Doyle Story Compressed

From The Arthur Conan Doyle Encyclopedia

Doyle Story Compressed is an article published in The Times on 8 april 1965.

Review of the play Rodney Stone premiered on 6 april 1965 at The Sheffield Playhouse.


Doyle Story Compressed

The Times (8 april 1965, p. 12)

Sheffield Playhouse: Rodney Stone

From Our Special Correspondent

SHEFFIELD, APRIL 6

"We put our grizzled heads together, we older ones, and we talk of the great days that we have known ; but we find that when it is with our children that we talk it is a hard matter to make them understand. We and our fathers before us lived much the same life, but they with their railway trains and their steam boats belong to a different age."

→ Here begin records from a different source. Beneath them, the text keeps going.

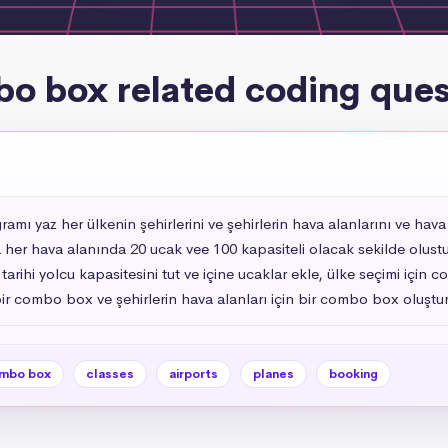
o box related coding ques
ı yaz her ülkenin şehirlerini ve şehirlerin hava alanlarını ve hava 
 her hava alanında 20 ucak vee 100 kapasiteli olacak sekilde olustur 
arihi yolcu kapasitesini tut ve içine ucaklar ekle, ülke seçimi içi
 bir combo box ve şehirlerin hava alanları için bir combo box oluştu
mbo box
classes
airports
planes
booking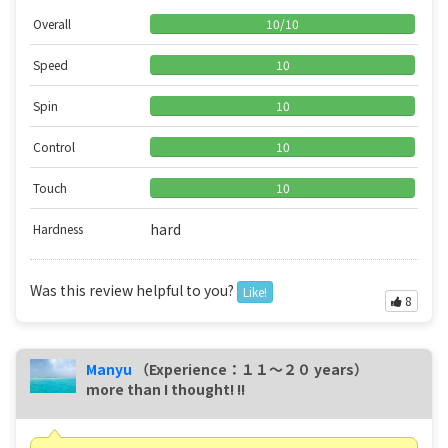
Overall
10
/
10
Speed
10
Spin
10
Control
10
Touch
10
hard
Hardness
Was this review helpful to you?
Like!
8
Manyu
（Experience：１１〜２０ years）
more than I thought! !!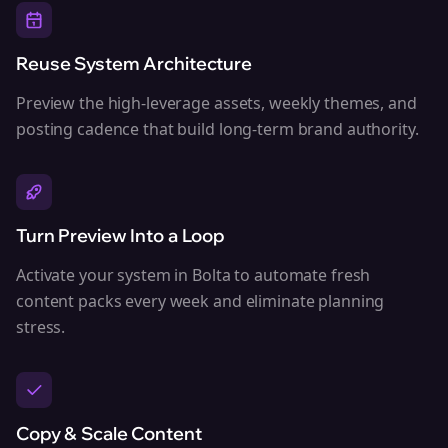
Reuse System Architecture
Preview the high-leverage assets, weekly themes, and
posting cadence that build long-term brand authority.
Turn Preview Into a Loop
Activate your system in Bolta to automate fresh
content packs every week and eliminate planning
stress.
Copy & Scale Content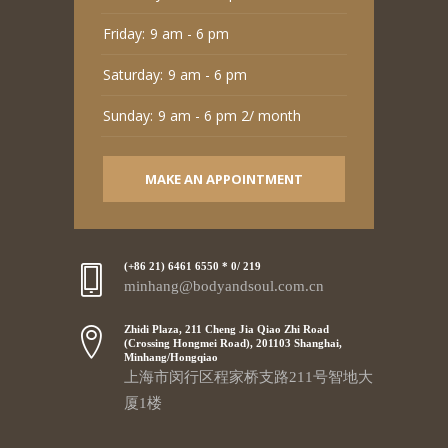
Friday:
9 am - 6 pm
Saturday:
9 am - 6 pm
Sunday:
9 am - 6 pm 2/ month
MAKE AN APPOINTMENT
(+86 21) 6461 6550 * 0/ 219
minhang@bodyandsoul.com.cn
Zhidi Plaza, 211 Cheng Jia Qiao Zhi Road
(Crossing Hongmei Road), 201103 Shanghai,
Minhang/Hongqiao
上海市闵行区程家桥支路211号智地大
厦1楼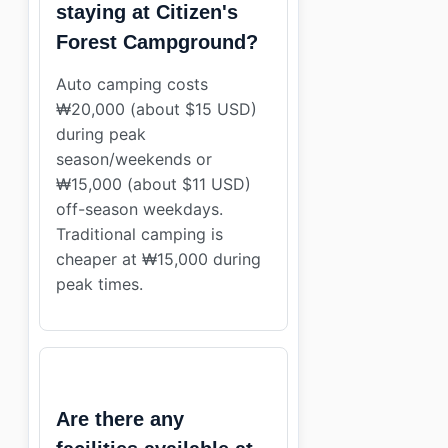
staying at Citizen's
Forest Campground?
Auto camping costs
₩20,000 (about $15 USD)
during peak
season/weekends or
₩15,000 (about $11 USD)
off-season weekdays.
Traditional camping is
cheaper at ₩15,000 during
peak times.
Are there any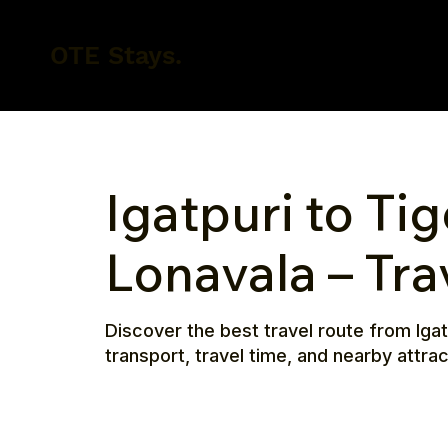
OTE Stays.
Igatpuri to Tig
Lonavala – Tra
Discover the best travel route from Igat
transport, travel time, and nearby attra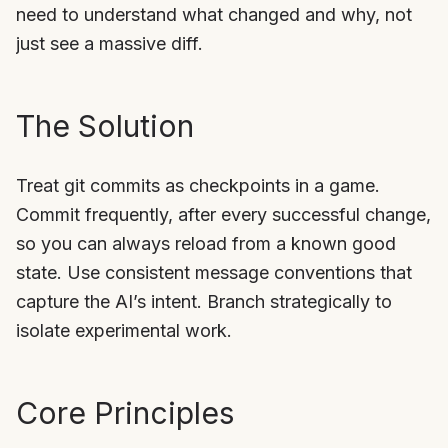
need to understand what changed and why, not
just see a massive diff.
The Solution
Treat git commits as checkpoints in a game.
Commit frequently, after every successful change,
so you can always reload from a known good
state. Use consistent message conventions that
capture the AI’s intent. Branch strategically to
isolate experimental work.
Core Principles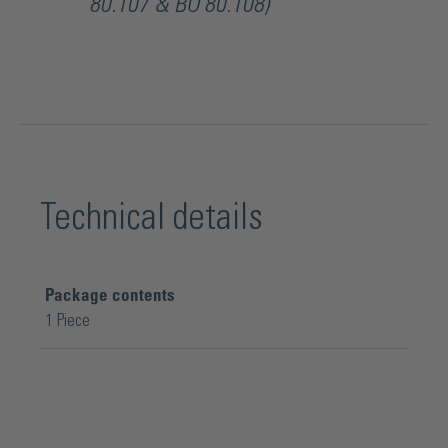
80.107 & BO 80.108)
Technical details
Package contents
1 Piece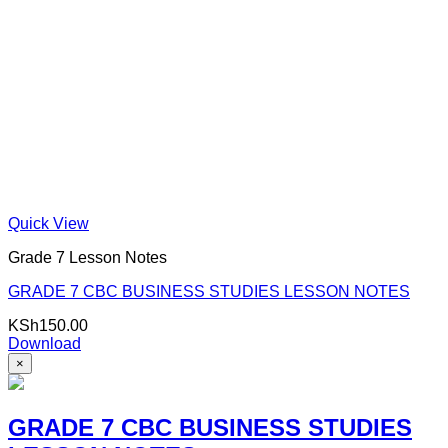
Quick View
Grade 7 Lesson Notes
GRADE 7 CBC BUSINESS STUDIES LESSON NOTES
KSh
150.00
Download
×
GRADE 7 CBC BUSINESS STUDIES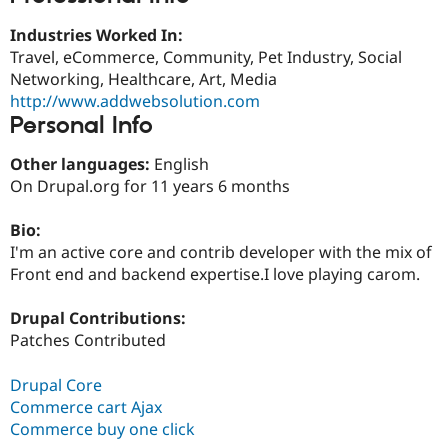
Drupal Stew
News & Blo
Industries Worked In:
API
Become a D
Travel, eCommerce, Community, Pet Industry, Social
Drupal for F
Sustaining
Networking, Healthcare, Art, Media
Forum
http://www.addwebsolution.com
Modules
Personal Info
Drupal for
Drupal Swa
Healthcare
Slack
Other languages:
English
Themes
On Drupal.org for 11 years 6 months
Drupal for E
Newsletters
Bio:
Recipes
I'm an active core and contrib developer with the mix of
Front end and backend expertise.I love playing carom.
Drupal for R
Drupal Swa
Site Templa
Drupal Contributions:
Patches Contributed
Drupal for T
Tourism
Issue queue
Drupal Core
Commerce cart Ajax
Commerce buy one click
Security Adv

So reflects Rodney Stone opening as narrator, supposedly in 1851, the Regency romance that bears his name but has Conan Doyle as its author.

Now that still another age has come, Sheffield Playhouse retells the tale for its benefit in a workmanlike stage adaptation by Alan Cullen, with Colin George directing a lively production. The mood of it is infectious, making not only railway trains and steam ships but also space ships and satellites seem humdrum by contrast, if they happen to cross one's mind.

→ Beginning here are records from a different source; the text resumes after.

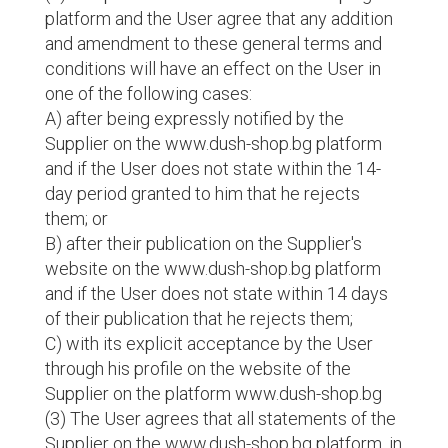
platform and the User agree that any addition
and amendment to these general terms and
conditions will have an effect on the User in
one of the following cases:
A) after being expressly notified by the
Supplier on the www.dush-shop.bg platform
and if the User does not state within the 14-
day period granted to him that he rejects
them; or
B) after their publication on the Supplier's
website on the www.dush-shop.bg platform
and if the User does not state within 14 days
of their publication that he rejects them;
C) with its explicit acceptance by the User
through his profile on the website of the
Supplier on the platform www.dush-shop.bg
(3) The User agrees that all statements of the
Supplier on the www.dush-shop.bg platform, in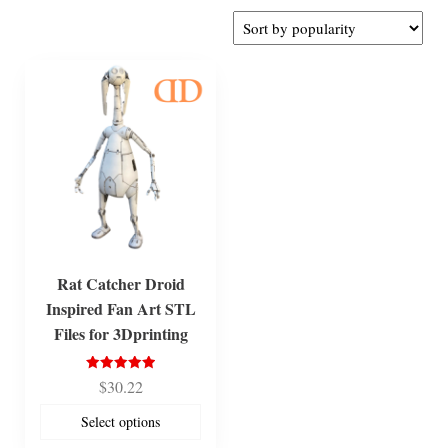
Rat Catcher Droid
Inspired Fan Art STL
Files for 3Dprinting
Rated
$
30.22
5.00
out of 5
Select options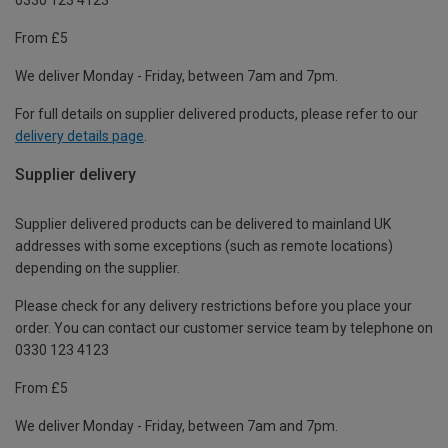
From £5
We deliver Monday - Friday, between 7am and 7pm.
For full details on supplier delivered products, please refer to our
delivery details page
.
Supplier delivery
Supplier delivered products can be delivered to mainland UK
addresses with some exceptions (such as remote locations)
depending on the supplier.
Please check for any delivery restrictions before you place your
order. You can contact our customer service team by telephone on
0330 123 4123
From £5
We deliver Monday - Friday, between 7am and 7pm.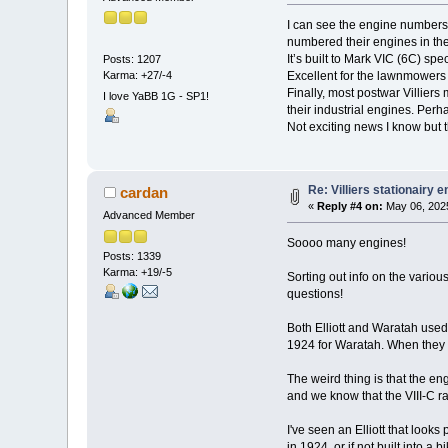
I can see the engine numbers 
numbered their engines in th
It’s built to Mark VIC (6C) spe
Posts: 1207
Karma: +27/-4
Excellent for the lawnmowers i
Finally, most postwar Villiers
I love YaBB 1G - SP1!
their industrial engines. Pe
Not exciting news I know but 
Re: Villiers stationairy 
cardan
«
Reply #4 on:
May 06, 2025
Advanced Member
Soooo many engines!
Posts: 1339
Karma: +19/-5
Sorting out info on the vario
questions!
Both Elliott and Waratah used t
1924 for Waratah. When they 
The weird thing is that the en
and we know that the VIII-C r
I've seen an Elliott that look
in 1924, or if not built into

Doyle crowded his canvas in a resolve to get everything into the picture that he could-the bucks and the bruisers, the fancy, the stage, the Fleet. not to mention its commanders, including Collingwood (properly equipped with acorns), Troubridge, and Nelson, with Lady Hamilton in tremulous and sarcastically deprecated attendance. Prinny and Brummel too, are thrust into the foreground.

The wide screen might perhaps present a more realistic spectacle of it all than the stage can. Yet some virtue is made of limitations. The race of phaeton and a barouche from Brighton to London is amusingly, if not excitingly, presented.

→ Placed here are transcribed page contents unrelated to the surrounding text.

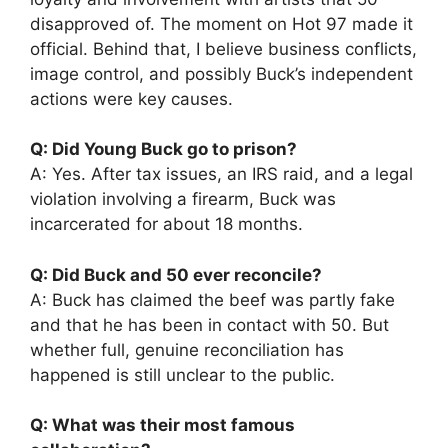
disapproved of. The moment on Hot 97 made it
official. Behind that, I believe business conflicts,
image control, and possibly Buck’s independent
actions were key causes.
Q: Did Young Buck go to prison?
A: Yes. After tax issues, an IRS raid, and a legal
violation involving a firearm, Buck was
incarcerated for about 18 months.
Q: Did Buck and 50 ever reconcile?
A: Buck has claimed the beef was partly fake
and that he has been in contact with 50. But
whether full, genuine reconciliation has
happened is still unclear to the public.
Q: What was their most famous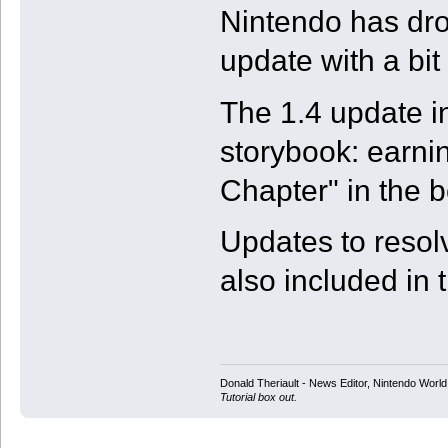
Nintendo has dro
update with a bit
The 1.4 update i
storybook: earnin
Chapter" in the b
Updates to resol
also included in 
Donald Theriault - News Editor, Nintendo Worl
Tutorial box out.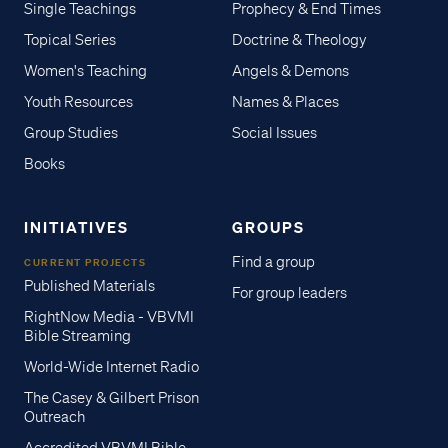
Single Teachings
Prophecy & End Times
Topical Series
Doctrine & Theology
Women's Teaching
Angels & Demons
Youth Resources
Names & Places
Group Studies
Social Issues
Books
INITIATIVES
GROUPS
Find a group
CURRENT PROJECTS
Published Materials
For group leaders
RightNow Media - VBVMI
Bible Streaming
World-Wide Internet Radio
The Casey & Gilbert Prison
Outreach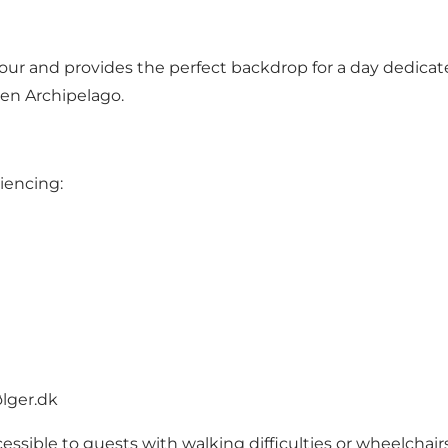
our and provides the perfect backdrop for a day dedicate
nen Archipelago.
riencing:
lger.dk
cessible to guests with walking difficulties or wheelchairs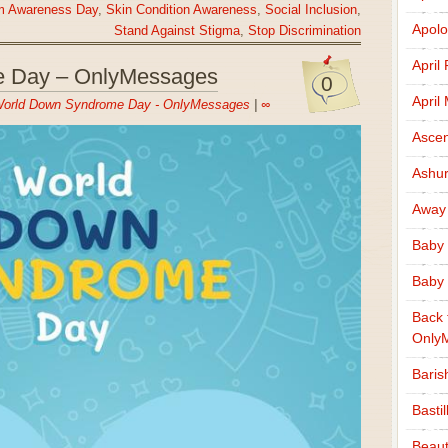
ism Awareness Day
,
Skin Condition Awareness
,
Social Inclusion
,
Apolo
Stand Against Stigma
,
Stop Discrimination
April
 Day – OnlyMessages
0
April
orld Down Syndrome Day - OnlyMessages
|
∞
Ascen
Ashu
Away
Baby 
Baby 
Back 
Only
Baris
Basti
Beaut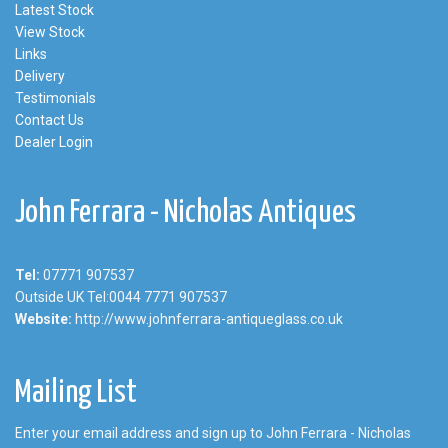
Latest Stock
View Stock
Links
Delivery
Testimonials
Contact Us
Dealer Login
John Ferrara - Nicholas Antiques
Tel:
07771 907537
Outside UK Tel:0044 7771 907537
Website:
http://www.johnferrara-antiqueglass.co.uk
Mailing List
Enter your email address and sign up to John Ferrara - Nicholas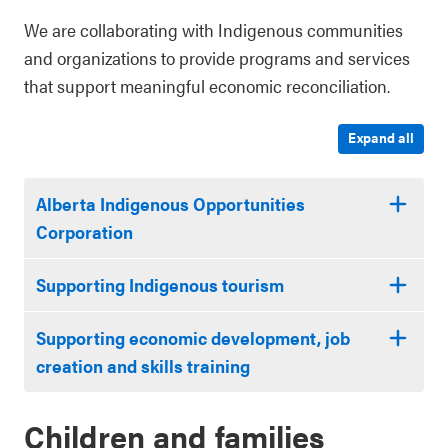
We are collaborating with Indigenous communities
and organizations to provide programs and services
that support meaningful economic reconciliation.
Expand all
Alberta Indigenous Opportunities
Corporation
Supporting Indigenous tourism
Supporting economic development, job
creation and skills training
Children and families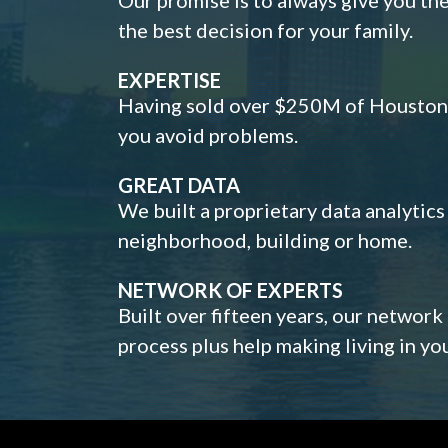
the best decision for your family.
EXPERTISE
Having sold over $250M of Houston h
you avoid problems.
GREAT DATA
We built a proprietary data analytic
neighborhood, building or home.
NETWORK OF EXPERTS
Built over fifteen years, our network
process plus help making living in y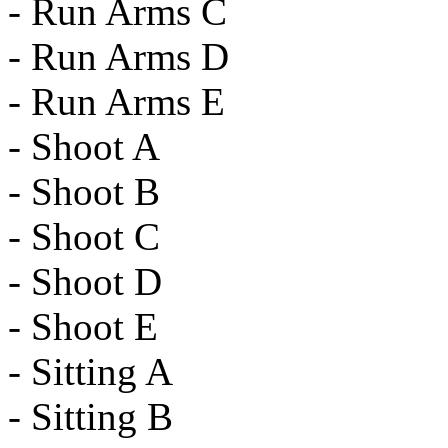
- Run Arms C
- Run Arms D
- Run Arms E
- Shoot A
- Shoot B
- Shoot C
- Shoot D
- Shoot E
- Sitting A
- Sitting B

Mr. Cullen has had to select and compress. He has shown considerable ingenuity in doing so, and he has strengthened both dramatic effect and his story line by giving Stone things to say which in the novel he merely thinks.

Action is too brisk, with incident over-taken by incident, for the players to give detailed characterization; their strokes have to be strong and brief. Perhaps in later performances the revolve and other stage equipment will stand up to the pace as well as the cast are doing. The first night audience was patient and sympathetic when mechanics once jammed.

Brummel and his fictitious predecessor Tregellis are engagingly played by Mr. Christopher Gilmore and Mr. David Neal. Miss Elisabeth Paget is a splendidly actressy actress.